What is required = Please give the records below back in full, exactly as shown.

Supplied information =
═══

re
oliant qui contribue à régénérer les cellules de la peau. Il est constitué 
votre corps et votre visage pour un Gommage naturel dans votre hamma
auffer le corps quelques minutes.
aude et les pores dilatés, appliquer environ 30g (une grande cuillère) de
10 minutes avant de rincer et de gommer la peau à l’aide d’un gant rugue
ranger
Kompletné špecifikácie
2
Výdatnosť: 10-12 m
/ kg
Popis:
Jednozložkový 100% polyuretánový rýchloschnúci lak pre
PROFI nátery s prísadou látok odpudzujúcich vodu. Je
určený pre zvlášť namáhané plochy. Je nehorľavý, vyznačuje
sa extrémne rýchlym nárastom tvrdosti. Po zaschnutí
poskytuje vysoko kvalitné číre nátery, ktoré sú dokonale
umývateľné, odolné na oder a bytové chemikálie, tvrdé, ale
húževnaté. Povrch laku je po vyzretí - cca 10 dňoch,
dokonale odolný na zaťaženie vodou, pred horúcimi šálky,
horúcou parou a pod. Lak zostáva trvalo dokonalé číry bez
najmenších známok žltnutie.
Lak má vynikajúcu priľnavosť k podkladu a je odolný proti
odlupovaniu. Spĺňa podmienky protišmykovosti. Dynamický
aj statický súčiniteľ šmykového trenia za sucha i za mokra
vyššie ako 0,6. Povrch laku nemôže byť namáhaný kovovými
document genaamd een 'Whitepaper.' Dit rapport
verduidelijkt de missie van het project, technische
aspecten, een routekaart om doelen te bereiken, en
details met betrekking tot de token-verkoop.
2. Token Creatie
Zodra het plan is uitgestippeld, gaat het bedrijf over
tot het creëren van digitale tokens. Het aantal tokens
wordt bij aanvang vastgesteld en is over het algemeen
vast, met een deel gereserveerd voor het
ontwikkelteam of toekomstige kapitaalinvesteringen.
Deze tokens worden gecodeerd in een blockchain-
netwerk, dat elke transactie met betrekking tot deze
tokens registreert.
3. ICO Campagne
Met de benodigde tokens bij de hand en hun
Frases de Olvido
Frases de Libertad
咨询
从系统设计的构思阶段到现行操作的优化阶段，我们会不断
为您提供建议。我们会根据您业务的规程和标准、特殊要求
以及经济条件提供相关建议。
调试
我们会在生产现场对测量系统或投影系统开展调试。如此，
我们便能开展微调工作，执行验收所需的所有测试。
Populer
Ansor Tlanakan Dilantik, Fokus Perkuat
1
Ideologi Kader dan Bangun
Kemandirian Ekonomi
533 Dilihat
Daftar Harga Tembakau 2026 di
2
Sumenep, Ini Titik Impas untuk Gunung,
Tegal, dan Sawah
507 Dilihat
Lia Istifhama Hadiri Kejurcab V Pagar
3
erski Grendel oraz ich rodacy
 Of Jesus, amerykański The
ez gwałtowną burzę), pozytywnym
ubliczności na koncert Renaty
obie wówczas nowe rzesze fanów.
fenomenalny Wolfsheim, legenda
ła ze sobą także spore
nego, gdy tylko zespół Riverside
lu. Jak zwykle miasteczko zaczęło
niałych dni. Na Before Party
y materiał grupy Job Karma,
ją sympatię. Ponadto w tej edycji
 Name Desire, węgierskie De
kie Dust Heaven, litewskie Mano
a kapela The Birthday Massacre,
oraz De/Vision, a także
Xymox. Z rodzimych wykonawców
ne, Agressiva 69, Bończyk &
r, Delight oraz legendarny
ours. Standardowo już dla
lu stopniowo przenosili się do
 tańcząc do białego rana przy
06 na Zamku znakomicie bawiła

═══

Task output =
re
oliant qui contribue à régénérer les cellules de la peau. Il est constitué 
votre corps et votre visage pour un Gommage naturel dans votre hamma
auffer le corps quelques minutes.
aude et les pores dilatés, appliquer environ 30g (une grande cuillère) de
10 minutes avant de rincer et de gommer la peau à l’aide d’un gant rugue
ranger
Kompletné špecifikácie
2
Výdatnosť: 10-12 m
/ kg
Popis:
Jednozložkový 100% polyuretánový rýchloschnúci lak pre
PROFI nátery s prísadou látok odpudzujúcich vodu. Je
určený pre zvlášť namáhané plochy. Je nehorľavý, vyznačuje
sa extrémne rýchlym nárastom tvrdosti. Po zaschnutí
poskytuje vysoko kvalitné číre nátery, ktoré sú dokonale
umývateľné, odolné na oder a bytové chemikálie, tvrdé, ale
húževnaté. Povrch laku je po vyzretí - cca 10 dňoch,
dokonale odolný na zaťaženie vodou, pred horúcimi šálky,
horúcou parou a pod. Lak zostáva trvalo dokonalé číry bez
najmenších známok žltnutie.
Lak má vynikajúcu priľnavosť k podkladu a je odolný proti
odlupovaniu. Spĺňa podmienky protišmykovosti. Dynamický
aj statický súčiniteľ šmykového trenia za sucha i za mokra
vyššie ako 0,6. Povrch laku nemôže byť namáhaný kovovými
document genaamd een 'Whitepaper.' Dit rapport
verduidelijkt de missie van het project, technische
aspecten, een routekaart om doelen te bereiken, en
details met betrekking tot de token-verkoop.
2. Token Creatie
Zodra het plan is uitgestippeld, gaat het bedrijf over
tot het creëren van digitale tokens. Het aantal tokens
wordt bij aanvang vastgesteld en is over het algemeen
vast, met een deel gereserveerd voor het
ontwikkelteam of toekomstige kapitaalinvesteringen.
Deze tokens worden gecodeerd in een blockchain-
netwerk, dat elke transactie met betrekking tot deze
tokens registreert.
3. ICO Campagne
Met de benodigde tokens bij de hand en hun
Frases de Olvido
Frases de Libertad
咨询
从系统设计的构思阶段到现行操作的优化阶段，我们会不断
为您提供建议。我们会根据您业务的规程和标准、特殊要求
以及经济条件提供相关建议。
调试
我们会在生产现场对测量系统或投影系统开展调试。如此，
我们便能开展微调工作，执行验收所需的所有测试。
Populer
Ansor Tlanakan Dilantik, Fokus Perkuat
1
Ideologi Kader dan Bangun
Kemandirian Ekonomi
533 Dilihat
Daftar Harga Tembakau 2026 di
2
Sumenep, Ini Titik Impas untuk Gunung,
Tegal, dan Sawah
507 Dilihat
Lia Istifhama Hadiri Kejurcab V Pagar
3
erski Grendel oraz ich rodacy
 Of Jesus, amerykański The
ez gwałtowną burzę), pozytywnym
ubliczności na koncert Renaty
obie wówczas nowe rzesze fanów.
fenomenalny Wolfsheim, legenda
ła ze sobą także spore
nego, gdy tylko zespół Riverside
lu. Jak zwykle miasteczko zaczęło
niałych dni. Na Before Party
y materiał grupy Job Karma,
ją sympatię. Ponadto w tej edycji
 Name Desire, węgierskie De
kie Dust Heaven, litewskie Mano
a kapela The Birthday Massacre,
oraz De/Vision, a także
Xymox. Z rodzimych wykonawców
ne, Agressiva 69, Bończyk &
r, Delight oraz legendarny
ours. Standardowo już dla
lu stopniowo przenosili się do
 tańcząc do białego rana przy
06 na Zamku znakomicie bawiła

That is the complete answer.